It’s a thing that the imagination can hardly conceive and the most avid gamer could only wish for. Intel has brought us a step closer to having the unicorn-like 1,000-core processor with a “proof of concept” that can perform nearly 20X faster than “modern computers.”
A team of scientists lead by Dr. Wim Vanderbauwhede have used Field Programmable Gate Arrays (FPGA) technology to create the processor. Intel has been playing around with the super-processor concept for a few years now and shipped samples of its 48-core processor earlier this year.
Intel’s Terascale Computing Research Program is working through the issues of scaling processors at this level. Last month, engineer Timothy Mattson made some waves in the tech world when he said that 1000 cores was not only possible but really only faced a handful of roadblocks.
Mattson laid out those challenges when he asked, “The challenge this presents to those of us in parallel computing at Intel is, if our fabs could build a 1,000-core chip, do we have an architecture in hand that could scale that far? And if built, could that chip be effectively programmed?”
The possibilities are apparently endless, but that isn’t stopping speculation as the tech world buzzes and attempts to grasp what this really means for computing.

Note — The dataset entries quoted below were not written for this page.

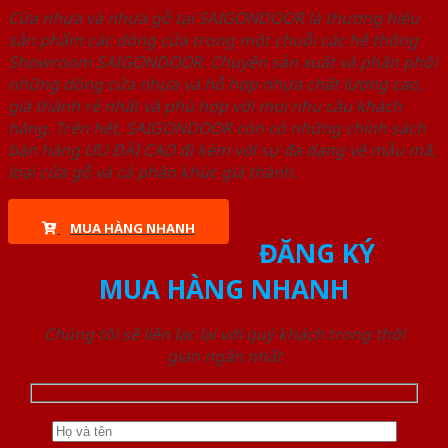
Cửa nhựa và nhựa gỗ tại SAIGONDOOR là thương hiệu
sản phẩm các dòng cửa trong một chuỗi các hệ thống
Showroom SAIGONDOOR. Chuyên sản xuất và phân phối
những dòng cửa nhựa và hỗ hợp nhựa chất lượng cao,
giá thành rẻ nhất và phù hợp với mọi nhu cầu khách
hàng. Trên hết, SAIGONDOOR còn có những chính sách
bán hàng ƯU ĐÃI CAO đi kèm với sự đa dạng về mẫu mã,
loại cửa gỗ và cả phân khúc giá thành.
MUA HÀNG NHANH
ĐĂNG KÝ
MUA HÀNG NHANH
Chúng tôi sẽ liên lạc lại với quý khách trong thời
gian ngắn nhất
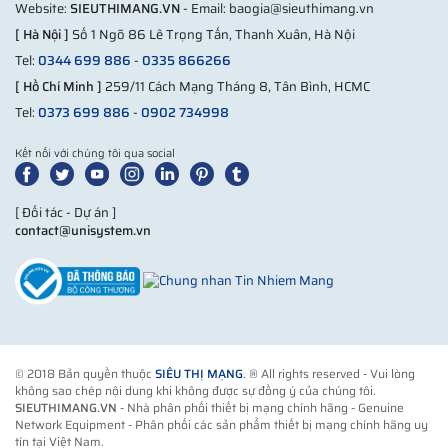
Website:
SIEUTHIMANG.VN
- Email: baogia@sieuthimang.vn
[ Hà Nội ]
Số 1 Ngõ 86 Lê Trọng Tấn, Thanh Xuân, Hà Nội
Tel:
0344 699 886
-
0335 866266
[ Hồ Chí Minh ]
259/11 Cách Mạng Tháng 8, Tân Bình, HCMC
Tel:
0373 699 886
-
0902 734998
Kết nối với chúng tôi qua social
[ Đối tác - Dự án ]
contact@unisystem.vn
© 2018 Bản quyền thuộc
SIÊU THỊ MẠNG
. ® All rights reserved - Vui lòng
không sao chép nội dung khi không được sự đồng ý của chúng tôi.
SIEUTHIMANG.VN
- Nhà phân phối thiết bị mạng chính hãng - Genuine
Network Equipment - Phân phối các sản phẩm thiết bị mạng chính hãng uy
tín tại Việt Nam.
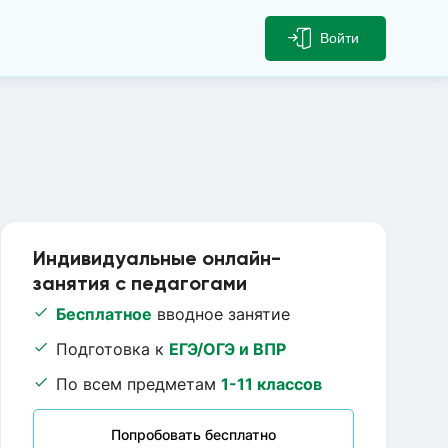
Войти
Индивидуальные онлайн-
занятия с педагогами
Бесплатное
вводное занятие
Подготовка к
ЕГЭ/ОГЭ и ВПР
По всем предметам
1-11 классов
Попробовать бесплатно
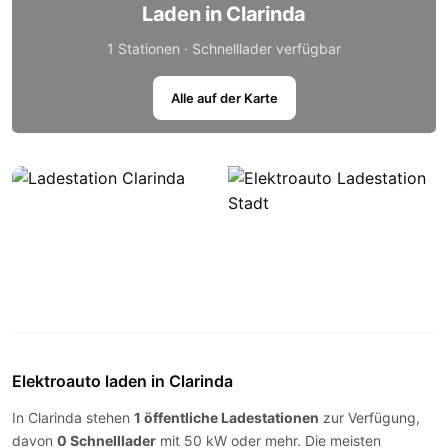
Laden in Clarinda
1 Stationen · Schnelllader verfügbar
Alle auf der Karte
Elektroauto laden in Clarinda
In Clarinda stehen
1 öffentliche Ladestationen
zur Verfügung,
davon
0 Schnelllader
mit 50 kW oder mehr. Die meisten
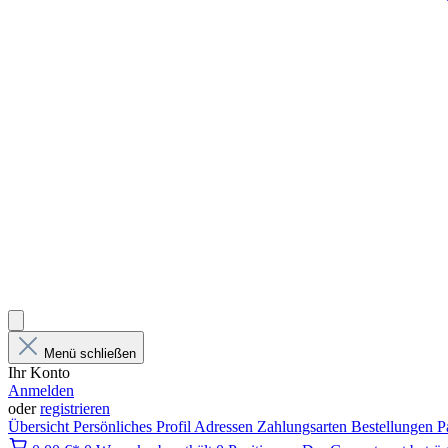
Menü schließen
Ihr Konto
Anmelden
oder
registrieren
Übersicht
Persönliches Profil
Adressen
Zahlungsarten
Bestellungen
P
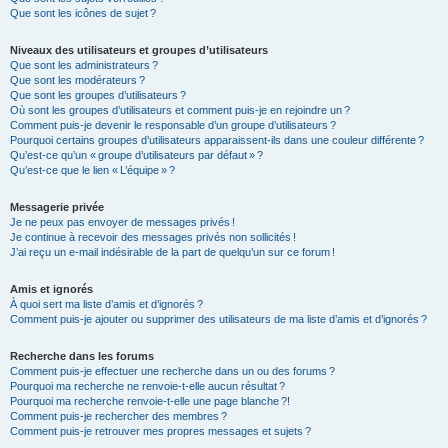
Que sont les icônes de sujet ?
Niveaux des utilisateurs et groupes d’utilisateurs
Que sont les administrateurs ?
Que sont les modérateurs ?
Que sont les groupes d’utilisateurs ?
Où sont les groupes d’utilisateurs et comment puis-je en rejoindre un ?
Comment puis-je devenir le responsable d’un groupe d’utilisateurs ?
Pourquoi certains groupes d’utilisateurs apparaissent-ils dans une couleur différente ?
Qu’est-ce qu’un « groupe d’utilisateurs par défaut » ?
Qu’est-ce que le lien « L’équipe » ?
Messagerie privée
Je ne peux pas envoyer de messages privés !
Je continue à recevoir des messages privés non sollicités !
J’ai reçu un e-mail indésirable de la part de quelqu’un sur ce forum !
Amis et ignorés
À quoi sert ma liste d’amis et d’ignorés ?
Comment puis-je ajouter ou supprimer des utilisateurs de ma liste d’amis et d’ignorés ?
Recherche dans les forums
Comment puis-je effectuer une recherche dans un ou des forums ?
Pourquoi ma recherche ne renvoie-t-elle aucun résultat ?
Pourquoi ma recherche renvoie-t-elle une page blanche ?!
Comment puis-je rechercher des membres ?
Comment puis-je retrouver mes propres messages et sujets ?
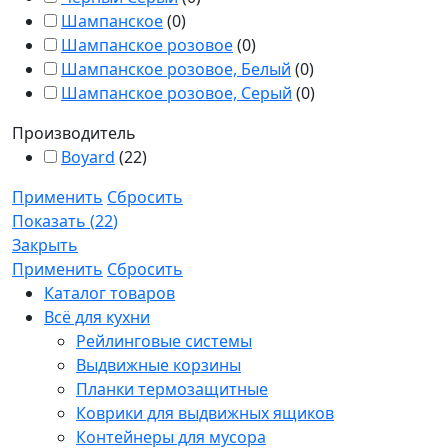
Шампанское
(
0
)
Шампанское розовое
(
0
)
Шампанское розовое, Белый
(
0
)
Шампанское розовое, Серый
(
0
)
Производитель
Boyard
(
22
)
Применить
Сбросить
Показать
(
22
)
Закрыть
Применить
Сбросить
Каталог товаров
Всё для кухни
Рейлинговые системы
Выдвижные корзины
Планки термозащитные
Коврики для выдвижных ящиков
Контейнеры для мусора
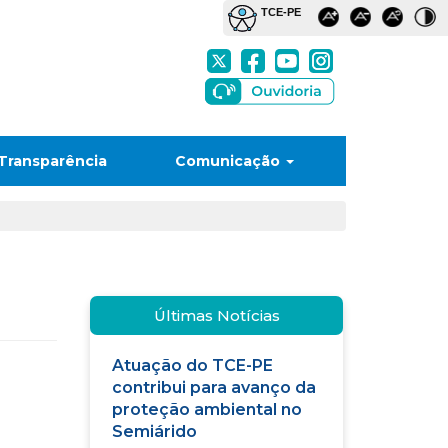
Transparência
Comunicação
Últimas Notícias
Atuação do TCE-PE
contribui para avanço da
proteção ambiental no
Semiárido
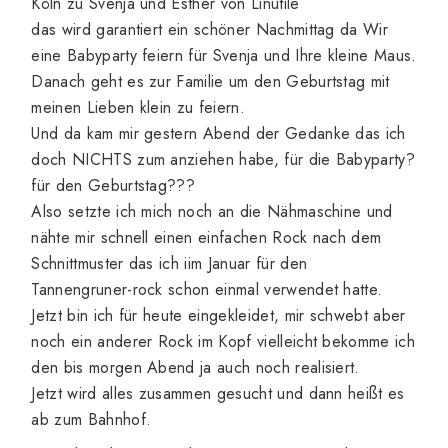
Köln zu
Svenja und Esther von Linutile
das wird garantiert ein schöner Nachmittag da Wir
eine Babyparty feiern für Svenja und Ihre kleine Maus.
Danach geht es zur Familie um den Geburtstag mit
meinen Lieben klein zu feiern.
Und da kam mir gestern Abend der Gedanke das ich
doch NICHTS zum anziehen habe, für die Babyparty?
für den Geburtstag???
Also setzte ich mich noch an die Nähmaschine und
nähte mir schnell einen einfachen Rock nach dem
Schnittmuster das ich iim Januar für den
Tannengruner-rock
schon einmal verwendet hatte.
Jetzt bin ich für heute eingekleidet, mir schwebt aber
noch ein anderer Rock im Kopf vielleicht bekomme ich
den bis morgen Abend ja auch noch realisiert.
Jetzt wird alles zusammen gesucht und dann heißt es
ab zum Bahnhof.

1000 CISC core or 1000 RISC core processor? will be a major question as dual core CISC CPU can do the same job in less instructions then a dual core RISC CPU can but the RISC CPUs designed by ARM can work independently of each other so that is another question which the article did not address. The probability of all 1000 cores working in tandem or independently of each other which seems like it would be a better design then having to wait on each other to complete the operation to continue on since there are so many cores. The ability to work independently of each other will probably be a need for a CPU when you get to a very high core count as if 999 cores have to wait for 1 core to finish a longer operation so they can continue then they are not being that effective compared to other designs of less cores for the same job sent to the abstraction layer to divide into threads to be fed to the hardware CPU(s) physical and logical. A CISC CPU with a high core count and with the ability to work independently of each other will work much faster then one with same CISC CPU speed high core count processor without the ability to work independently of each other thus making that one ability a must for higher core counts for CPU intenive jobs on severs and other machines which actually use all the cores.